Each line in the listing below that contains "Menu" should be returned.

━━━━━━━━━━━━━━━━━━━━━━━━━━━━━━

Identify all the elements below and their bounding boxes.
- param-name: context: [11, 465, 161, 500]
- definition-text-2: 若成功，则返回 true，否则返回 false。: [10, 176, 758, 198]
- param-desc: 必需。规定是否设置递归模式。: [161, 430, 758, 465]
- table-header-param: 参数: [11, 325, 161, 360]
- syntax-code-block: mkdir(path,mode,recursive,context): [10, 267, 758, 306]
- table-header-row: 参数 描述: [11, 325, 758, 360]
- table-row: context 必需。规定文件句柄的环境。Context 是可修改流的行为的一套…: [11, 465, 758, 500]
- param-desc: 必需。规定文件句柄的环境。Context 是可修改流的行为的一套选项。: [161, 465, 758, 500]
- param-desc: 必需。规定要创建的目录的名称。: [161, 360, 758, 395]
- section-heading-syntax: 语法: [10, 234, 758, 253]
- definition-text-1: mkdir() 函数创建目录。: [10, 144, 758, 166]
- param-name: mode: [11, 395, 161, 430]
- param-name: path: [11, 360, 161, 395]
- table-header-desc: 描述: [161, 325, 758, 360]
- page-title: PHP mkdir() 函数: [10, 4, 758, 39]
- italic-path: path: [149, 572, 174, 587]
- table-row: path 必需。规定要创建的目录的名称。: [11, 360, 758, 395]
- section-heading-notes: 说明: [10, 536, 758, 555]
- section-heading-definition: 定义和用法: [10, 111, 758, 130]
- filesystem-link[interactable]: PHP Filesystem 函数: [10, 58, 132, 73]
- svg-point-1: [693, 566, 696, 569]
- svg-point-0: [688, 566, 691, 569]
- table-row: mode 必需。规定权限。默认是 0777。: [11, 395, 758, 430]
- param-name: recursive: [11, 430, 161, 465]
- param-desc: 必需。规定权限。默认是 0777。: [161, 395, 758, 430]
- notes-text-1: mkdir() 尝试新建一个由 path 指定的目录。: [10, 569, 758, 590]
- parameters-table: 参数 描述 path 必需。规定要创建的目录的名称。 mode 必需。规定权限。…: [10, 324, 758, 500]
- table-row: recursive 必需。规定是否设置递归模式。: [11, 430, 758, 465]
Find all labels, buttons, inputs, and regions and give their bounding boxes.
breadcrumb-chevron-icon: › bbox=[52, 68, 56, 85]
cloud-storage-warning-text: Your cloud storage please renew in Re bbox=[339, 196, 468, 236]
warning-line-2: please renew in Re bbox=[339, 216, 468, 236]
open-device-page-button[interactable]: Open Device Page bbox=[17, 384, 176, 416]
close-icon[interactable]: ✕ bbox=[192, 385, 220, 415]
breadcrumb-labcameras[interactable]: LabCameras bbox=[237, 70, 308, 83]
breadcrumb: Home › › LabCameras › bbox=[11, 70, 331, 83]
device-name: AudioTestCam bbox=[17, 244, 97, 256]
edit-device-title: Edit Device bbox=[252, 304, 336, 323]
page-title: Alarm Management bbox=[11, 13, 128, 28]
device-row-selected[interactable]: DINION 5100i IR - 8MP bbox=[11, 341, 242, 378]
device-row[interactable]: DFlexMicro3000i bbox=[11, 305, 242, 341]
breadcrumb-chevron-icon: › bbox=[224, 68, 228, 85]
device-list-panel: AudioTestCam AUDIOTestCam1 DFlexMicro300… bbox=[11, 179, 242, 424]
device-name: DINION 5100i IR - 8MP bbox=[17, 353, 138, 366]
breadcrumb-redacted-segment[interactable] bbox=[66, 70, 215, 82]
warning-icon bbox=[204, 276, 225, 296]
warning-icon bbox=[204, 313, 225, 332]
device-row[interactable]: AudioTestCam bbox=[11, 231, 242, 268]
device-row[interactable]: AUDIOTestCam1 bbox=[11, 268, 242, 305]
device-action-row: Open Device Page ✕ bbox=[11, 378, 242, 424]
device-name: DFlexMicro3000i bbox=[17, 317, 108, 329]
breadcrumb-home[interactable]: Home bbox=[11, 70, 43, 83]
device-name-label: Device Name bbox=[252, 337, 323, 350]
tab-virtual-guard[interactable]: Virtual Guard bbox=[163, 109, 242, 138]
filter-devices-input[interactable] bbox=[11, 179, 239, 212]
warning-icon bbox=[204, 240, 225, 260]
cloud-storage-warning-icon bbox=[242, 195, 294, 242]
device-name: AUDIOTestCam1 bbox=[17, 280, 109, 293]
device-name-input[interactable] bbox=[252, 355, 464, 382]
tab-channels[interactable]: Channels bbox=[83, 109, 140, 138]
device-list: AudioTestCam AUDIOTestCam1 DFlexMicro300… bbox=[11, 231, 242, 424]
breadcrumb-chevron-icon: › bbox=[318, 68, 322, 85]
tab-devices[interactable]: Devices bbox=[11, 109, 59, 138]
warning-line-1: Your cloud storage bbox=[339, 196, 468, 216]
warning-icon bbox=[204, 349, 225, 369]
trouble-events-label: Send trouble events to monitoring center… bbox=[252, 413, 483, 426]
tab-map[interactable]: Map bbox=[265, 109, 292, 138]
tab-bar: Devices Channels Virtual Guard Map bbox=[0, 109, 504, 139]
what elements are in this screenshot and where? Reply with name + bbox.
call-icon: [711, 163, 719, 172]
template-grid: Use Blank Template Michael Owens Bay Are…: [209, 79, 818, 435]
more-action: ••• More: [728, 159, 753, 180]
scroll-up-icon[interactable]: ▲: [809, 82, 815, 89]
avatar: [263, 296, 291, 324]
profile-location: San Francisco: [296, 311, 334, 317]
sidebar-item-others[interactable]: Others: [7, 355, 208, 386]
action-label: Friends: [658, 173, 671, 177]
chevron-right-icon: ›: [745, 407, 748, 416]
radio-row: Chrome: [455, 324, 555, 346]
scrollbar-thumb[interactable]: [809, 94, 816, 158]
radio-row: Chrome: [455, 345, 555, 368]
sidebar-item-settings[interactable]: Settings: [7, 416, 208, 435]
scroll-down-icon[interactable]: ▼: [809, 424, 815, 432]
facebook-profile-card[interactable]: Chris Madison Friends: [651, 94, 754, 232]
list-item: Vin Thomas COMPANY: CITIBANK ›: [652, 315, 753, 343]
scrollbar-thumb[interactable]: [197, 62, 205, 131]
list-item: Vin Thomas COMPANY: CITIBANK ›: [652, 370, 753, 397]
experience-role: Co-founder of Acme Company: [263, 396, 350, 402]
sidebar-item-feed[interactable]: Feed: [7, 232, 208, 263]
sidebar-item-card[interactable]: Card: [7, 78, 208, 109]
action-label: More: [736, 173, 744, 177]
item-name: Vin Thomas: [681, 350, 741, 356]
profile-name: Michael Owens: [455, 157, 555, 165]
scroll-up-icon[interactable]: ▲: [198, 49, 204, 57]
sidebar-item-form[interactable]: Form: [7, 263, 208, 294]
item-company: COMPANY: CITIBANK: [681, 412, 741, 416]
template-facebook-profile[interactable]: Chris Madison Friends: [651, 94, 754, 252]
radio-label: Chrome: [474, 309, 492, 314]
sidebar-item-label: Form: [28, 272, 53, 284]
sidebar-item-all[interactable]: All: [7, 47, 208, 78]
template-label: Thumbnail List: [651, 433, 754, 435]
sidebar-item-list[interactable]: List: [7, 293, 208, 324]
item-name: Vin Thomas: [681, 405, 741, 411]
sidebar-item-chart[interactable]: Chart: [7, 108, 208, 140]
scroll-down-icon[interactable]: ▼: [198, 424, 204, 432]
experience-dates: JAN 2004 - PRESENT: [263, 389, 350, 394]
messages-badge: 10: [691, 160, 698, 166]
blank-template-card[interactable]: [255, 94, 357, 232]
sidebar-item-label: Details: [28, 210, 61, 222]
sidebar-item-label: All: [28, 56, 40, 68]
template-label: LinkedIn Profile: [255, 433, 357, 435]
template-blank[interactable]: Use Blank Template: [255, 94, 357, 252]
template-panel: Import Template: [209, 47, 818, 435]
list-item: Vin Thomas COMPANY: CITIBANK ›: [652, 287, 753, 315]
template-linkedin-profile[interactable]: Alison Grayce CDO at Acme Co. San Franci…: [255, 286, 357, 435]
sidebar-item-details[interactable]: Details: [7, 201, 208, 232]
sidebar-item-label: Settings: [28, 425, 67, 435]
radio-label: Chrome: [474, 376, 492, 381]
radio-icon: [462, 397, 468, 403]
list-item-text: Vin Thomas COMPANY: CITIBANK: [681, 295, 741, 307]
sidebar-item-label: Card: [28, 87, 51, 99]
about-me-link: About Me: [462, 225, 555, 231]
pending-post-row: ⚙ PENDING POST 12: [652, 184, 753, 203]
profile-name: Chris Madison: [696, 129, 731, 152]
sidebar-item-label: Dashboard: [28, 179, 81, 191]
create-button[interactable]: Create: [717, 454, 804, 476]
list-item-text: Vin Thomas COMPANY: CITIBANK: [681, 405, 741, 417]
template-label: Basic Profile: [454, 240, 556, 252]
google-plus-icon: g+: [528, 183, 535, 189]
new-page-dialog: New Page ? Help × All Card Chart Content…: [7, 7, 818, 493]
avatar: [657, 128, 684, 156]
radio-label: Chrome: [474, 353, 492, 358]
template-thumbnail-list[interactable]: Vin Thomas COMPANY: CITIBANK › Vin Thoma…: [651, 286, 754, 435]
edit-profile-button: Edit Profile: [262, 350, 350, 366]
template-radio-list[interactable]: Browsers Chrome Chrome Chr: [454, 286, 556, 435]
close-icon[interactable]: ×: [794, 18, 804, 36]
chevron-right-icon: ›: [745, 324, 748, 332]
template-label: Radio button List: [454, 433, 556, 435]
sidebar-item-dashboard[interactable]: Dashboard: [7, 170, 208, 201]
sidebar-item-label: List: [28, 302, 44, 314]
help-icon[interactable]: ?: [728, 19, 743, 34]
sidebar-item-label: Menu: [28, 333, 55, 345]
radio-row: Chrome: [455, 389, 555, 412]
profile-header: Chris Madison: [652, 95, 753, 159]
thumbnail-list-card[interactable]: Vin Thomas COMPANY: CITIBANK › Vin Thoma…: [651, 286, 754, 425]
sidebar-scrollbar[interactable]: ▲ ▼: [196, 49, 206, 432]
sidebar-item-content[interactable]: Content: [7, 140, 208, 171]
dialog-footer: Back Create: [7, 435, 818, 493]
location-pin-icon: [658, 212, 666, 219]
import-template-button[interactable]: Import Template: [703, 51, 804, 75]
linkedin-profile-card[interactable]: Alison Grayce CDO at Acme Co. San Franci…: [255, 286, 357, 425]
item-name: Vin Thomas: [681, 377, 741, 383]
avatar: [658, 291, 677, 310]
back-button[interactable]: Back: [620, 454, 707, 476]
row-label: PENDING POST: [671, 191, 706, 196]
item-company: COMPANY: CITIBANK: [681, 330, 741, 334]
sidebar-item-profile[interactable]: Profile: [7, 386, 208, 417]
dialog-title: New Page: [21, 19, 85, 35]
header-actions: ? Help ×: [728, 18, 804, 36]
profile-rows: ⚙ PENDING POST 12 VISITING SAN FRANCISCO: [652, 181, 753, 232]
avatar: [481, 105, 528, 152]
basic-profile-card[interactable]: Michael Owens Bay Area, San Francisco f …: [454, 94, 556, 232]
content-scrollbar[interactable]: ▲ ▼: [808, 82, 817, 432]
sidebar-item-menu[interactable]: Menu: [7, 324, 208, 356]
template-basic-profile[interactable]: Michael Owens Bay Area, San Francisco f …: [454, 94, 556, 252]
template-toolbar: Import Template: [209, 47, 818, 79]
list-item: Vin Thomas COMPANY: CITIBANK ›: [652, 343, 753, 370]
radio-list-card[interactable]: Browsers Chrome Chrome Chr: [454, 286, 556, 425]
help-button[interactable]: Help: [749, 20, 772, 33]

━━━━━━━━━━━━━━━━━━━━━━━━━━━━━━

- [Output of the exercise]
sidebar-item-label: Menu: [28, 333, 55, 345]
sidebar-item-menu[interactable]: Menu: [7, 324, 208, 356]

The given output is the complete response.